In Wyoming, the average gas price as of Monday afternoon was $4.80 a gallon, down 1.2 cents from Sunday’s average, but up 54.6 cents from last month’s average, according to a GasBuddy price tracker. Compared to last year, average gas prices in the state are up almost $1.66, data shows.
In response to higher gas and diesel prices, Gov. Mark Gordon earlier this month announced the creation of a working group that will try to find solutions to address rising fuel costs. The working group includes members of the governor’s cabinet, citizens, lawmakers and representatives from the transportation and agricultural sectors.
“I’m committed to considering any and all possible ways, including tax reductions, to provide some quick relief for consumers,” Gordon said in a statement. “It is no secret that the Biden administration’s failed economic policies have directly contributed to inflation. Americans are experiencing the direct consequences of President Biden’s bungled energy policy – from the president’s 2020 executive order banning oil and gas leasing on federal lands, to its dogmatic insistence on regulation over innovation to address the issues we face today. Americans are hurting and need some relief.”
In Laramie, Justin Bradshaw, a 22-year-old Casper resident, spent $44 to fill his 2013 Chevy Malibu with eight gallons at a Sinclair gas station. He said he tries to carpool as much as possible and has cut back on camping and fishing trips in Laramie.
Bradshaw described the rising gas costs as an “avoidable downturn,” noting that he puts the blame squarely on the Biden administration for trying to shut down oil and gas.
“The solution isn’t going to be giving more people direct money or rebates on fuel or anything,” Bradshaw said. “It would be to put that money into creating things like pipelines they shut down. Maybe if they wanted to try and be innovative, they could come up with solutions for delivery and be more efficient with that.”
Outside a Conoco gas station in Rawlins, Angel Snyder said it will cost more than $300 for gas to travel to and from Cedaredge, Colorado, where she was visiting family. The 44-year-old Lovell resident, who was taking a smoke break Sunday before hitting the road again in a 2005 Cadillac Escalade EXT, said it takes about 10 or 11 hours one way to get to Cedaredge from her Wyoming home.
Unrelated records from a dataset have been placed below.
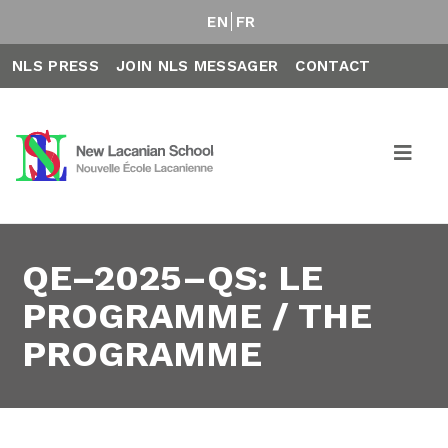
EN
FR
NLS PRESS
JOIN NLS MESSAGER
CONTACT
QE–2025–QS: LE
PROGRAMME / THE
PROGRAMME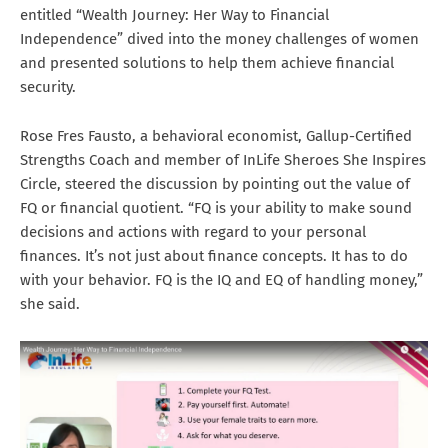
entitled “Wealth Journey: Her Way to Financial
Independence” dived into the money challenges of women
and presented solutions to help them achieve financial
security.
Rose Fres Fausto, a behavioral economist, Gallup-Certified
Strengths Coach and member of InLife Sheroes She Inspires
Circle, steered the discussion by pointing out the value of
FQ or financial quotient. “FQ is your ability to make sound
decisions and actions with regard to your personal
finances. It’s not just about finance concepts. It has to do
with your behavior. FQ is the IQ and EQ of handling money,”
she said.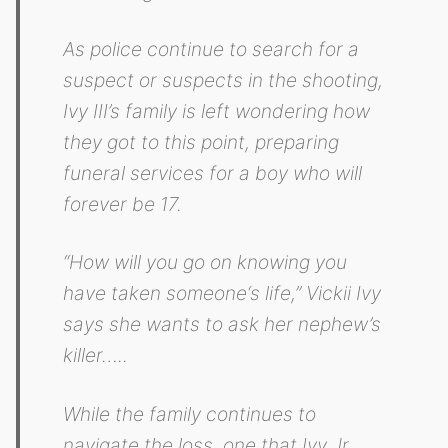
As police continue to search for a
suspect or suspects in the shooting,
Ivy III’s family is left wondering how
they got to this point, preparing
funeral services for a boy who will
forever be 17.
“How will you go on knowing you
have taken someone‘s life,” Vickii Ivy
says she wants to ask her nephew’s
killer…..
While the family continues to
navigate the loss, one that Ivy Jr.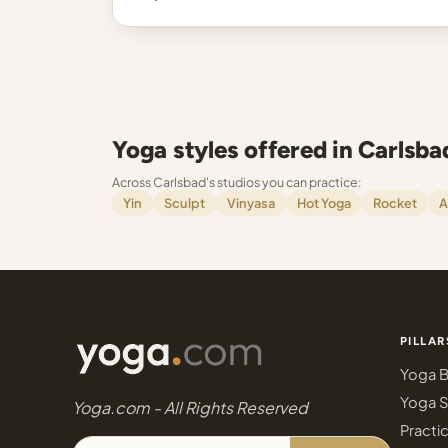
Yoga styles offered in Carlsba
Across Carlsbad's studios you can practice:
Yin
Sculpt
Vinyasa
Hot Yoga
Rocket
A
PILLAR
Yoga B
Yoga S
Yoga.com - All Rights Reserved
Practi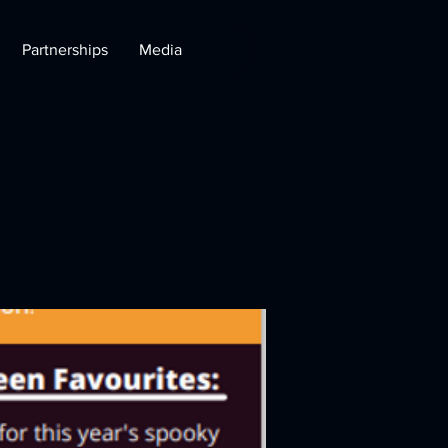
Partnerships
Media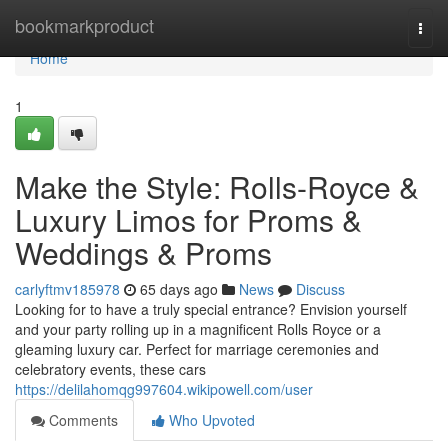
Home
bookmarkproduct
Togg
navi
Home
1
Make the Style: Rolls-Royce &
Luxury Limos for Proms &
Weddings & Proms
carlyftmv185978
65 days ago
News
Discuss
Looking for to have a truly special entrance? Envision yourself
and your party rolling up in a magnificent Rolls Royce or a
gleaming luxury car. Perfect for marriage ceremonies and
celebratory events, these cars
https://delilahomqg997604.wikipowell.com/user
Comments
Who Upvoted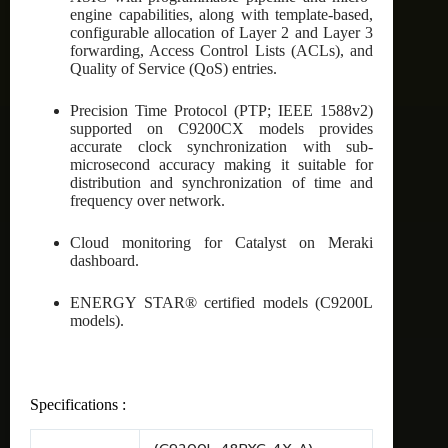
engine capabilities, along with template-based,
configurable allocation of Layer 2 and Layer 3
forwarding, Access Control Lists (ACLs), and
Quality of Service (QoS) entries.
Precision Time Protocol (PTP; IEEE 1588v2)
supported on C9200CX models provides
accurate clock synchronization with sub-
microsecond accuracy making it suitable for
distribution and synchronization of time and
frequency over network.
Cloud monitoring for Catalyst on Meraki
dashboard.
ENERGY STAR® certified models (C9200L
models).
Specifications :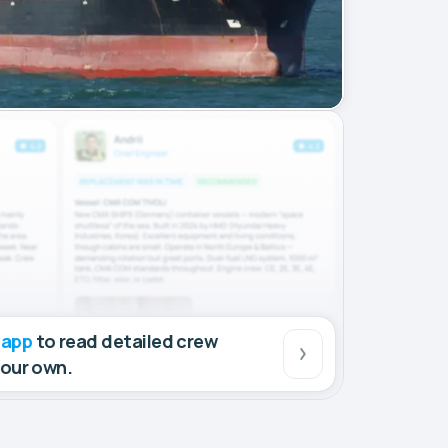
 app
to read detailed crew
your own.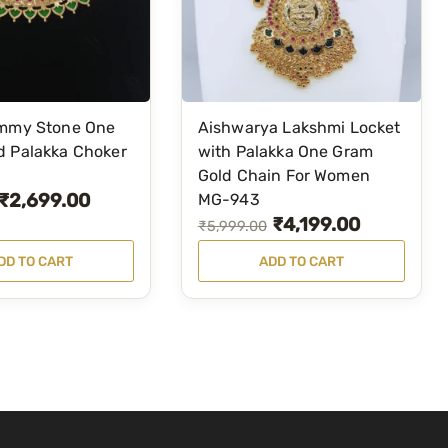
a
:
s
₹
:
5
₹
,
5
1
immy Stone One
Aishwarya Lakshmi Locket
,
0
d Palakka Choker
with Palakka One Gram
4
0
Gold Chain For Women
9
.
₹
2,699.00
MG-943
₹
4,199.00
9
0
O
C
₹
5,999.00
.
0
r
u
DD TO CART
ADD TO CART
0
.
i
r
0
g
r
.
i
e
n
n
a
t
l
p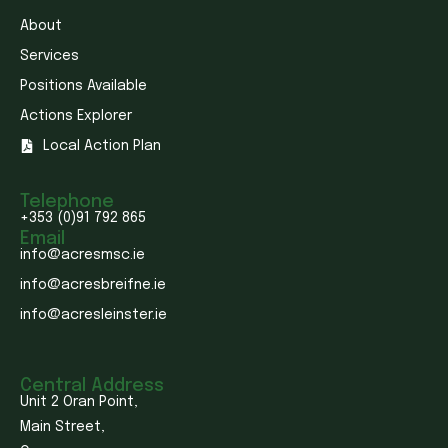
About
Services
Positions Available
Actions Explorer
Local Action Plan
Telephone
+353 (0)91 792 865
Email
info@acresmsc.ie
info@acresbreifne.ie
info@acresleinster.ie
Central Address
Unit 2 Oran Point,
Main Street,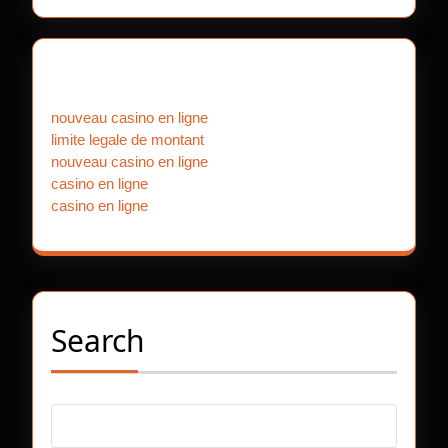
Our Partners
nouveau casino en ligne
limite legale de montant
nouveau casino en ligne
casino en ligne
casino en ligne
Search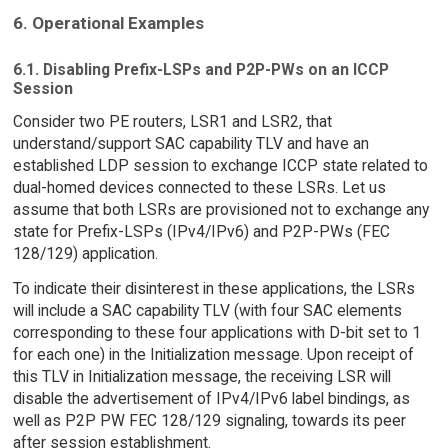
6. Operational Examples
6.1. Disabling Prefix-LSPs and P2P-PWs on an ICCP
Session
Consider two PE routers, LSR1 and LSR2, that
understand/support SAC capability TLV and have an
established LDP session to exchange ICCP state related to
dual-homed devices connected to these LSRs. Let us
assume that both LSRs are provisioned not to exchange any
state for Prefix-LSPs (IPv4/IPv6) and P2P-PWs (FEC
128/129) application.
To indicate their disinterest in these applications, the LSRs
will include a SAC capability TLV (with four SAC elements
corresponding to these four applications with D-bit set to 1
for each one) in the Initialization message. Upon receipt of
this TLV in Initialization message, the receiving LSR will
disable the advertisement of IPv4/IPv6 label bindings, as
well as P2P PW FEC 128/129 signaling, towards its peer
after session establishment.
Snyder, a kitchen manager at a Maverik gas station, often hears customers complain about gas prices.
“I know our prices haven’t even hit as high as some other places,” Snyder said. “I think it will hurt a lot of these businesses, though, just because it’s going to cut down on the tourists and everything. Nobody is going to want to spend that amount of money. So, I feel like it is going to hurt a lot of places, even if it’s not just hurting our pockets…Some of these smaller towns kind of depend on the tourists to come through.”
She added, “I hope we’re going to see it [prices] as high as it’s going to get and hopefully start dropping again pretty soon.”
Only time will tell what happens to gas prices in Wyoming and elsewhere in the U.S.
But to summarize Wyoming residents’ thoughts about the current fuel prices?
“They suck,” Martin said bluntly, before hopping back in his car for the return drive to Evanston, the rain pitter-pattering on his windshield as he pulled away from the gas pump.